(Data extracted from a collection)
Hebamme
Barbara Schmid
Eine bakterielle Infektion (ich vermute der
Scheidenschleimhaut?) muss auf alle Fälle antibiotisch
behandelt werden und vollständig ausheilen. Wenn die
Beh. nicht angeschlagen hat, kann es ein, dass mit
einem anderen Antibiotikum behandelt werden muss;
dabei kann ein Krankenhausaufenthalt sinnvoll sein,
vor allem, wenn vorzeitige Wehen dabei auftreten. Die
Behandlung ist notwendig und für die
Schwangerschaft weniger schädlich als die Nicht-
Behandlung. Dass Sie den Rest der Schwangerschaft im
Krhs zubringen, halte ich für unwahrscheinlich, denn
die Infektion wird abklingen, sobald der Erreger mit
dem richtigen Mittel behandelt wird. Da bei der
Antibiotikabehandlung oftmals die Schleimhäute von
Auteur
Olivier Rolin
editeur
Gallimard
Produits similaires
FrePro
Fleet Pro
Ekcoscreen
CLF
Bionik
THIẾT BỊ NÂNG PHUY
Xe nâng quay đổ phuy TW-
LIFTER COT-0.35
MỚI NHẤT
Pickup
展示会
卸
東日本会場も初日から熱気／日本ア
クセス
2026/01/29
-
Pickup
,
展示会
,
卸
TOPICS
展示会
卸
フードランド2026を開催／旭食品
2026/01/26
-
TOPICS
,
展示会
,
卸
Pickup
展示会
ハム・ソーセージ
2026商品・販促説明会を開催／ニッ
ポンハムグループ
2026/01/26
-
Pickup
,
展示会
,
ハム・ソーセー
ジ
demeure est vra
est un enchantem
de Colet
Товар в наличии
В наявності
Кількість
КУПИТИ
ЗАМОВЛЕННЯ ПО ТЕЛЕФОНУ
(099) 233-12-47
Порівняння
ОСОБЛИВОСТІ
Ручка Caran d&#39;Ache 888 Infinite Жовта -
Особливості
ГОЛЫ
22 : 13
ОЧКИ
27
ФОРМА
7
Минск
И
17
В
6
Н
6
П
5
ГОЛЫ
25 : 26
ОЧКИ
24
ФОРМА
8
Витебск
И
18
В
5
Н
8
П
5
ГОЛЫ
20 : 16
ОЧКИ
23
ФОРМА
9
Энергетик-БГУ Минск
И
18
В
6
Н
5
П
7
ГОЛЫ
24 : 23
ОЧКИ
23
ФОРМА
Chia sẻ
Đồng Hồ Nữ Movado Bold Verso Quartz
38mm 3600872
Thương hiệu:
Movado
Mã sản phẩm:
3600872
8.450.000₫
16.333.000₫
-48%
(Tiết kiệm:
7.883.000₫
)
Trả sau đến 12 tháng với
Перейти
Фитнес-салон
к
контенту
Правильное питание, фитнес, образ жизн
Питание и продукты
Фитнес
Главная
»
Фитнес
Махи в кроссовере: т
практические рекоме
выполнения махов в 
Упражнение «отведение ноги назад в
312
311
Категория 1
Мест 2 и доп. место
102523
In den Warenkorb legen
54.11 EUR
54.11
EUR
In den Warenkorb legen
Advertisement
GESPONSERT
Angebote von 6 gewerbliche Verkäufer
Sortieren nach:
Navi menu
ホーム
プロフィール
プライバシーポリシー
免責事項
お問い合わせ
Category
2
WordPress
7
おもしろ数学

# The task
The expected result is a copy of each line in the records where "behandelt" appears.

# Result
behandelt werden und vollständig ausheilen. Wenn die
einem anderen Antibiotikum behandelt werden muss;
dem richtigen Mittel behandelt wird. Da bei der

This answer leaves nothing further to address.